Palavras-chave: Ensino das estratégias de leitura. Educação literária. Letramento literário.
Formação de crianças leitoras.
Introdução
Neste texto, buscamos indagar sobre a possível, necessária e adequada relação entre a
chamada abordagem do ensino das estratégias de leitura, considerada por nós, uma
metodologia alternativa, e a formação de crianças leitoras em sua educação literária.

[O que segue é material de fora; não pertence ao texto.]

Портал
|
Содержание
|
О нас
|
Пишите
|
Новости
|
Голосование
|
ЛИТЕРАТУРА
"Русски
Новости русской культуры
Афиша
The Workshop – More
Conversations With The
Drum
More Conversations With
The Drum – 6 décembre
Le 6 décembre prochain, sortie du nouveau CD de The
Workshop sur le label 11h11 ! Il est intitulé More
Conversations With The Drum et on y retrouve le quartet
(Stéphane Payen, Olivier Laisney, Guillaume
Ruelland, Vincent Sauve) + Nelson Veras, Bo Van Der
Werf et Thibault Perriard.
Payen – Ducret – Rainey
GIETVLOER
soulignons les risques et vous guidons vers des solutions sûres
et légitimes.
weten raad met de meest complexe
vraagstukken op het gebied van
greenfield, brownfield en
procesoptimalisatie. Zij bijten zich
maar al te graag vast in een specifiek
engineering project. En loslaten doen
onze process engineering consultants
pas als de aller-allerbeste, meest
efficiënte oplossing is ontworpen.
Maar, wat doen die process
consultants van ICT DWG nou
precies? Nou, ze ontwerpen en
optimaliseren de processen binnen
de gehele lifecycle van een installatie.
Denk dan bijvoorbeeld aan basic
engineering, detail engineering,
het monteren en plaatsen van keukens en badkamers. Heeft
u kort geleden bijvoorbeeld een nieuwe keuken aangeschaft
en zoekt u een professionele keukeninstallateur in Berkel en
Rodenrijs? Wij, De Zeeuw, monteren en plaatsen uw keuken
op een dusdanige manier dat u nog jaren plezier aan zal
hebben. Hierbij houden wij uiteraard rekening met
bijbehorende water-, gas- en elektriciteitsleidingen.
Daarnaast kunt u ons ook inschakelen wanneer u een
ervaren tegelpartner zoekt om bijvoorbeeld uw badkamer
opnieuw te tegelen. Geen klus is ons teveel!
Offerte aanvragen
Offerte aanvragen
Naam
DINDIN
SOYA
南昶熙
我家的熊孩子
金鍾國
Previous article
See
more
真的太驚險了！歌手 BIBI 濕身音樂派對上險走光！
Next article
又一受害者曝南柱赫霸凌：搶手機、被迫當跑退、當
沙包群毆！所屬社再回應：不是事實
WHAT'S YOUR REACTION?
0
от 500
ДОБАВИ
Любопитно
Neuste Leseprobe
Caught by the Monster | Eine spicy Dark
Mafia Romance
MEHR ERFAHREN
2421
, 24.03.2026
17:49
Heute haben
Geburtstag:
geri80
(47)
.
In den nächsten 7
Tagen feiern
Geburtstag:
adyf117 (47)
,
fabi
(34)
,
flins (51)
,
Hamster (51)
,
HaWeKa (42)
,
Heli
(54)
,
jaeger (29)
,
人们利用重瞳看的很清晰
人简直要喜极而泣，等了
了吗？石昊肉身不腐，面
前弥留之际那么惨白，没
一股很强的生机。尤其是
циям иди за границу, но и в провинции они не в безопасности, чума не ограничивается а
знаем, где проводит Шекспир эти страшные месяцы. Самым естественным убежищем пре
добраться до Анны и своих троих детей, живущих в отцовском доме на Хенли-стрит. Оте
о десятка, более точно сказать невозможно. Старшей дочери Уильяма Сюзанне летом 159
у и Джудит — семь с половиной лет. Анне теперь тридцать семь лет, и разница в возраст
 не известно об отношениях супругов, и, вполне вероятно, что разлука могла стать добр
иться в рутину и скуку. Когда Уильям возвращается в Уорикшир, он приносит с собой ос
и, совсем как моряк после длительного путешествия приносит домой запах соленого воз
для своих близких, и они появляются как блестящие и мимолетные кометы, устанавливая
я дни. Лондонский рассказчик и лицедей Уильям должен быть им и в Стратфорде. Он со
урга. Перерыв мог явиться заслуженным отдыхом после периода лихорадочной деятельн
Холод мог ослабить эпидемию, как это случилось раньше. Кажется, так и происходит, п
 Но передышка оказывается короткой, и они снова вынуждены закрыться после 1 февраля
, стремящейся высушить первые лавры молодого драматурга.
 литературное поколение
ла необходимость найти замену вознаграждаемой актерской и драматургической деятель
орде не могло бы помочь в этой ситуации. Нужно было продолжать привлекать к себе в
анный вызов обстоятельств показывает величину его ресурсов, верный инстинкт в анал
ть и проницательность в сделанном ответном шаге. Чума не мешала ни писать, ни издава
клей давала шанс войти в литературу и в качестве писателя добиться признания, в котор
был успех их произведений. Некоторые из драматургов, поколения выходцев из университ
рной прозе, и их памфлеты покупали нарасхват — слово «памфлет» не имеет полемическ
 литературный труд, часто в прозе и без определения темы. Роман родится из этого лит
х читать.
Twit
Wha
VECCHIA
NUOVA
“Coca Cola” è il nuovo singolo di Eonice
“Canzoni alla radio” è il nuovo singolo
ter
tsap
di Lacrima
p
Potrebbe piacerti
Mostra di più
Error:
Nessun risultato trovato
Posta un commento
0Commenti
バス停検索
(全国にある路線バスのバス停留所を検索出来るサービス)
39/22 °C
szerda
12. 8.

Tal abordagem de aprendizado da compreensão da leitura tem sido foco, nas duas
últimas décadas, tanto de estudos e pesquisas acadêmicas (GIROTTO; SOUZA, 2010),
quanto do interesse dos organismos oficiais, materializados, por exemplo, por meio de
projetos de formação continuada de professores da rede pública e pelos próprios Parâmetros
Curriculares Nacionais (PCN’s).
Nossa meta é colocar em discussão a urgência dos professores considerarem as
crianças e a si mesmos no processo de formação de leitores em sua educação literária, quanto
à produção cultural da literatura infantil, além de buscarem os meios pelos quais tal processo
possa se objetivar – que em nossas pesquisas tem se respaldado pelas estratégias de leitura.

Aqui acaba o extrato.